野党第1党、立民17議席で過去最少 維新は12議席に倍増

野党第1党、立民17議席で過去最少 維新は12議席に倍増
https://www.nikkei.com/article/DGXZQOUA1078L0Q2A710C2000000/

 ※ 「小異を捨てて大同につく」ということができない限り、野党勢力は「野党勢力」のままにとどまるだろう…。

 ※ もっとも、自民党の「派閥争い」も、似たようなものだが…。

 ※ しかし、彼らは「政権だけは、握り続けて、けっして離さない。」という一点では団結可能で、土壇場になれば「矛を収める」ことができる…。

 ※ 「野党」は、この「ベクトル」が働かないからな…。

 ※ 「野党勢力」内、もっと言えば、「自党勢力」内の「権力闘争」に明け暮れている限り、「政権取る」ということは、まあ、ムリだろうな…。

『立憲民主党は10日投開票の参院選で17議席にとどまった。選挙前から6議席減らし、野党第1党として過去最少に並んだ。日本維新の会は改選6議席から倍増の12議席を獲得し、比例代表でも野党として最多の8議席を得た。野党内の勢力の伯仲は自民党に一段と優位な政治情勢をもたらす。

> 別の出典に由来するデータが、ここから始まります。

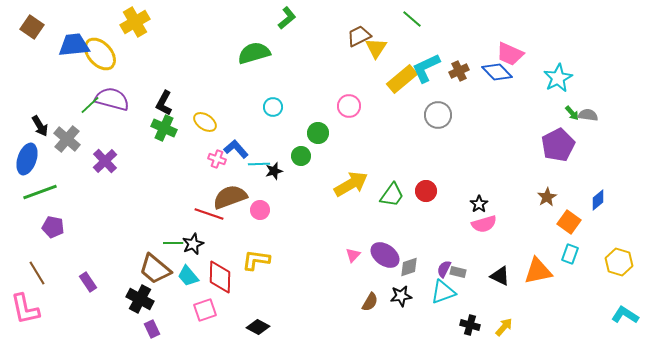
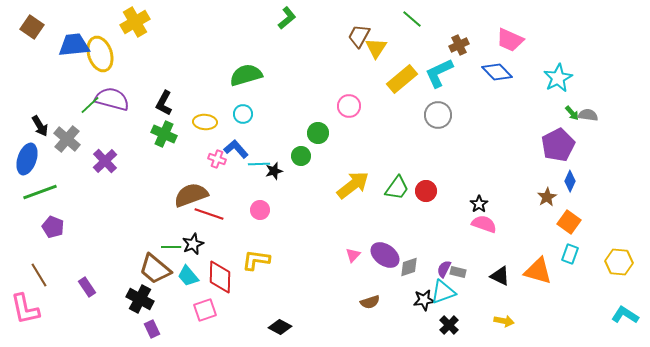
brown trapezoid at (359, 36): rotated 35 degrees counterclockwise
green semicircle at (254, 53): moved 8 px left, 22 px down
yellow ellipse at (100, 54): rotated 24 degrees clockwise
pink trapezoid at (510, 54): moved 14 px up
cyan L-shape at (426, 68): moved 13 px right, 5 px down
brown cross at (459, 71): moved 26 px up
cyan circle at (273, 107): moved 30 px left, 7 px down
yellow ellipse at (205, 122): rotated 30 degrees counterclockwise
green cross at (164, 128): moved 6 px down
yellow arrow at (351, 184): moved 2 px right, 1 px down; rotated 8 degrees counterclockwise
green trapezoid at (392, 195): moved 5 px right, 7 px up
brown semicircle at (230, 197): moved 39 px left, 2 px up
blue diamond at (598, 200): moved 28 px left, 19 px up; rotated 25 degrees counterclockwise
pink semicircle at (484, 224): rotated 145 degrees counterclockwise
purple pentagon at (53, 227): rotated 10 degrees clockwise
green line at (173, 243): moved 2 px left, 4 px down
yellow hexagon at (619, 262): rotated 12 degrees counterclockwise
orange triangle at (538, 271): rotated 28 degrees clockwise
brown line at (37, 273): moved 2 px right, 2 px down
purple rectangle at (88, 282): moved 1 px left, 5 px down
black star at (401, 296): moved 23 px right, 4 px down
brown semicircle at (370, 302): rotated 42 degrees clockwise
black cross at (470, 325): moved 21 px left; rotated 30 degrees clockwise
black diamond at (258, 327): moved 22 px right
yellow arrow at (504, 327): moved 6 px up; rotated 60 degrees clockwise
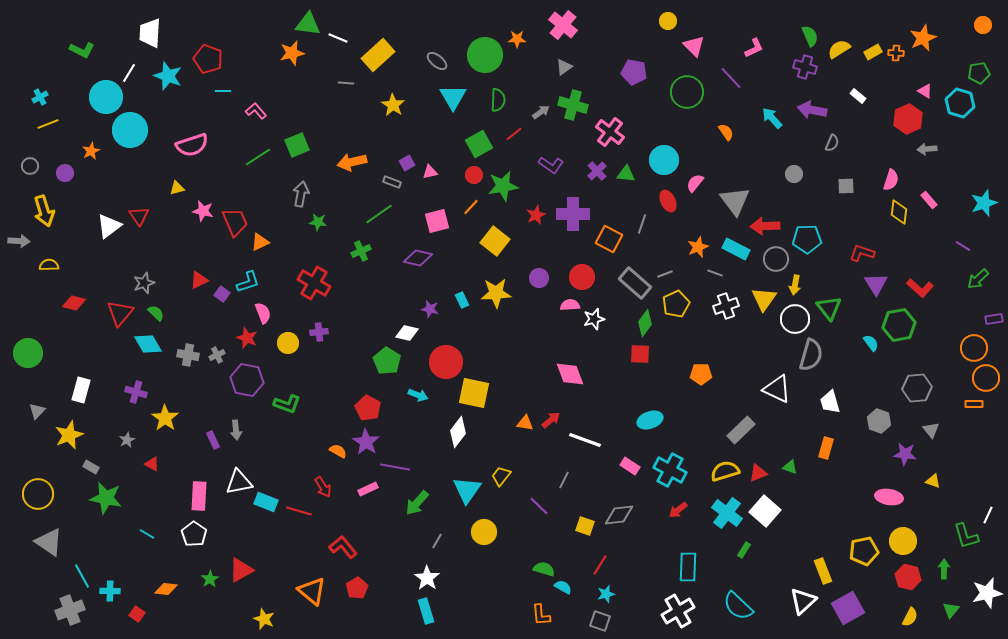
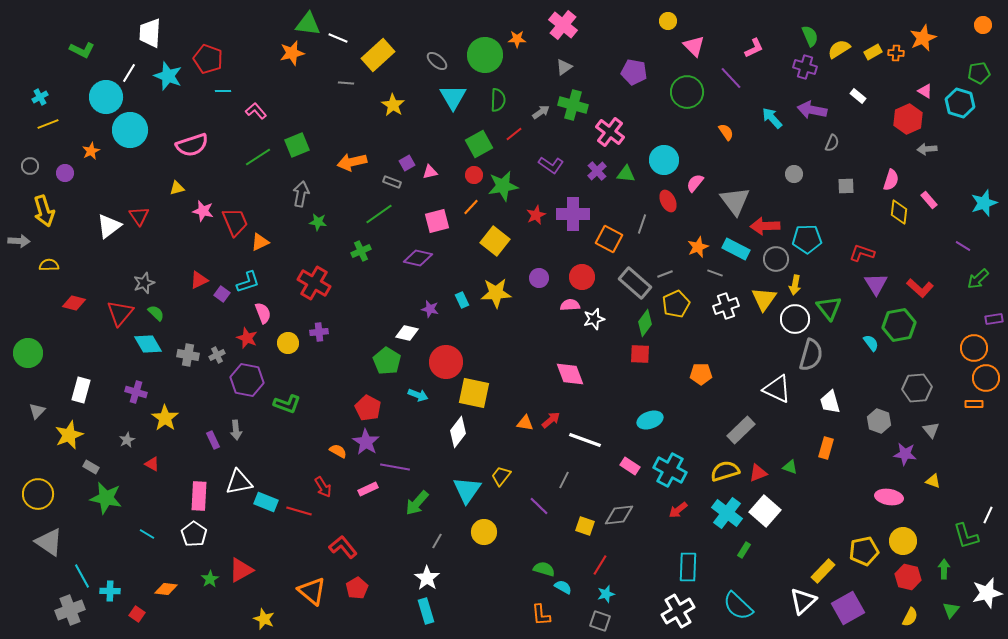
yellow rectangle at (823, 571): rotated 65 degrees clockwise
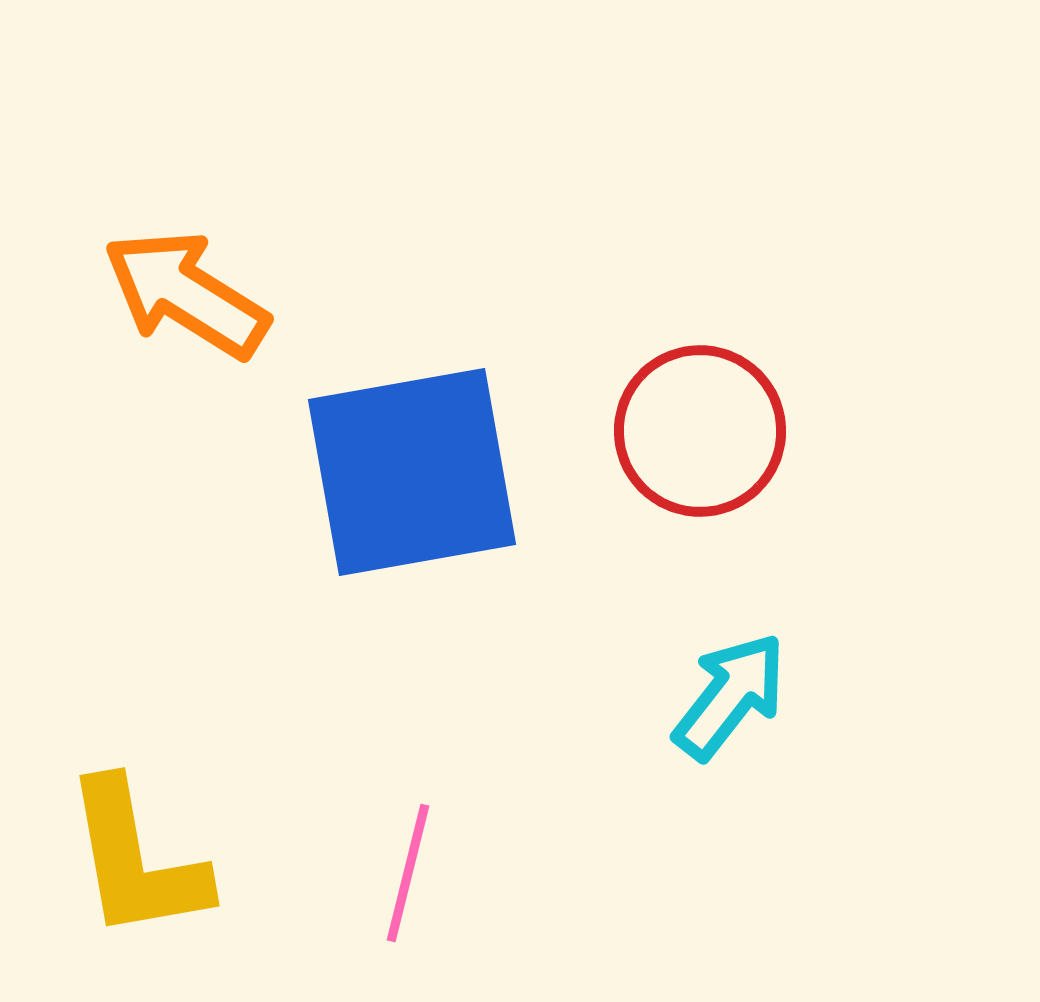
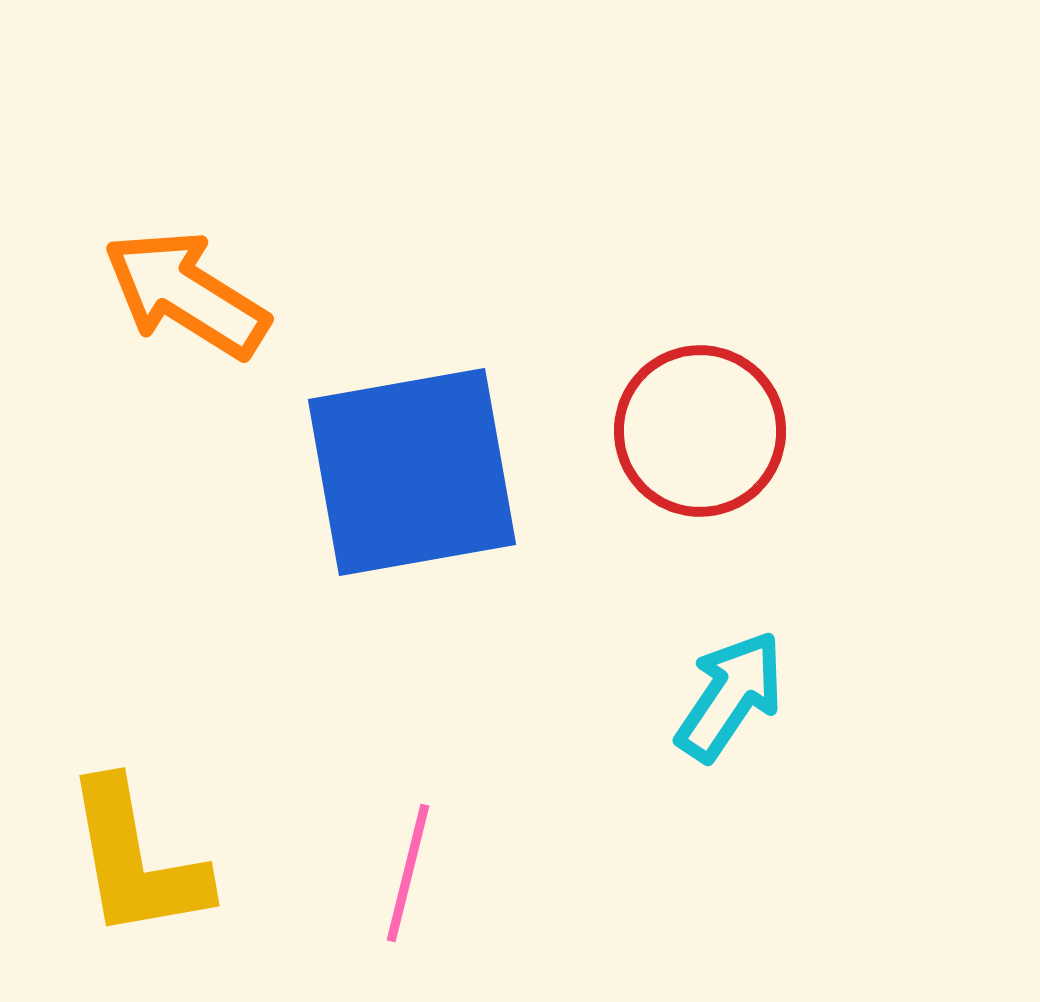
cyan arrow: rotated 4 degrees counterclockwise
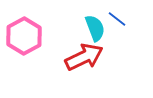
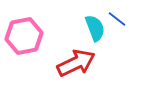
pink hexagon: rotated 18 degrees clockwise
red arrow: moved 8 px left, 6 px down
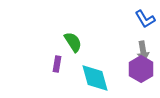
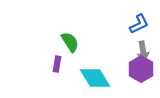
blue L-shape: moved 6 px left, 5 px down; rotated 85 degrees counterclockwise
green semicircle: moved 3 px left
cyan diamond: rotated 16 degrees counterclockwise
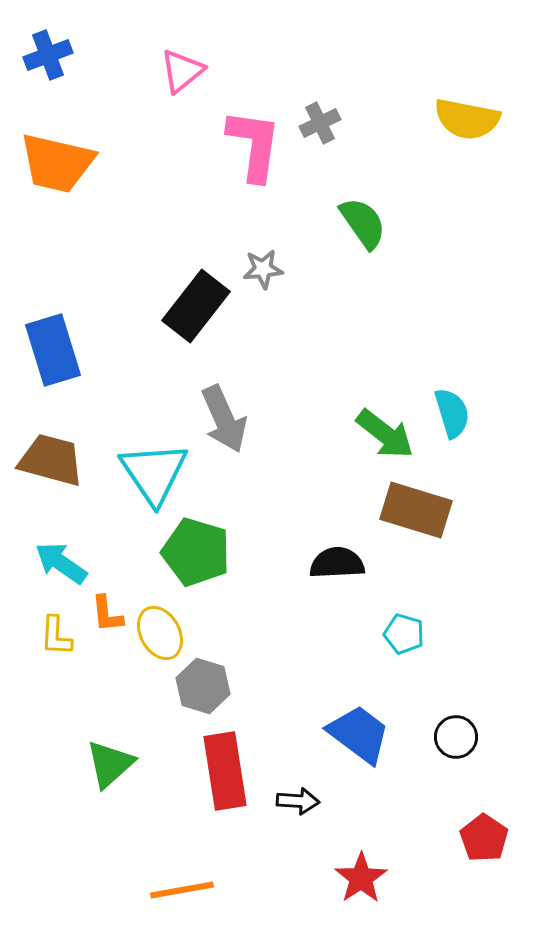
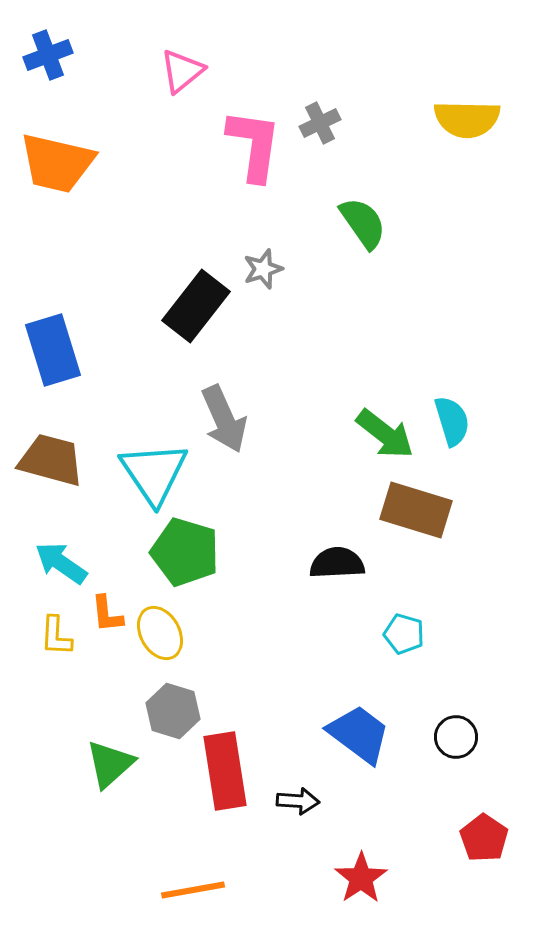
yellow semicircle: rotated 10 degrees counterclockwise
gray star: rotated 12 degrees counterclockwise
cyan semicircle: moved 8 px down
green pentagon: moved 11 px left
gray hexagon: moved 30 px left, 25 px down
orange line: moved 11 px right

野党は32ある改選定数1の「1人区」で4勝28敗と負け越した。与党との一騎打ちの構図をつくれずに政権批判票が分散したことが要因だ。次期衆院選に向けて、野党再編を探る動きが出る可能性がある。

これまでの参院選で野党第1党の最少は2013年の旧民主党の17議席だった。19年の立民も同じ議席だった。

今回の参院選で立民は1人区で青森と長野でしか勝利できなかった。かつて「民主王国」と呼ばれた北海道(改選定数3)でも1議席で、2議席を得た自民に競り負けた。

立民の泉健太代表は10日の記者会見で「次の勢力拡大に向けた努力をしたい」と代表辞任を否定した。執行部の刷新に関しても「現時点で何か考えていることはない」と語った。

維新は改選議席を倍増する12議席を確保し、17議席の立民に迫った。次期衆院選で野党第1党になることを目標にしており、そのためのステップとして「参院選は比例で立民を上回る票を得たい」(松井一郎代表)と公言していた。この目標は達成したことになる。

衆院選に続き、野党第1党の立民が議席を落とし、維新が伸ばす構図となった。衆参ともに野党第1党と第2党の勢力が接近したことで、立民の影響力の低下は避けられない。両党は安全保障などの政策面で距離があり、野党間の連携でもつまずく恐れがある。

国民民主党は5議席で選挙前から2議席減らした。選挙区では山形と愛知で議席を得たものの大分で落とした。比例は3議席で1つ減らした。玉木雄一郎代表は「国民のために政策本位で与野党を超えて、連携していく方針はこれからも掲げたい」と強調した。

連合は労働組合出身の候補9人を推薦した。支持政党を一本化できず、立民から5人、国民民主から4人が出馬した。国民民主から立候補した電機連合出身の現職議員が落選した。電機連合は前回19年参院選に次ぐ落選で、参院の組織内議員はゼロになる。

共産党は現有の6から4議席に減らした。選挙区は東京だけで、比例は伸び悩んだ。れいわ新選組など政策が近い政党に票を奪われたのが主因とみられる。志位和夫委員長は10日の記者会見で、他党との連携について「課題を残したのも事実だ」と話した。』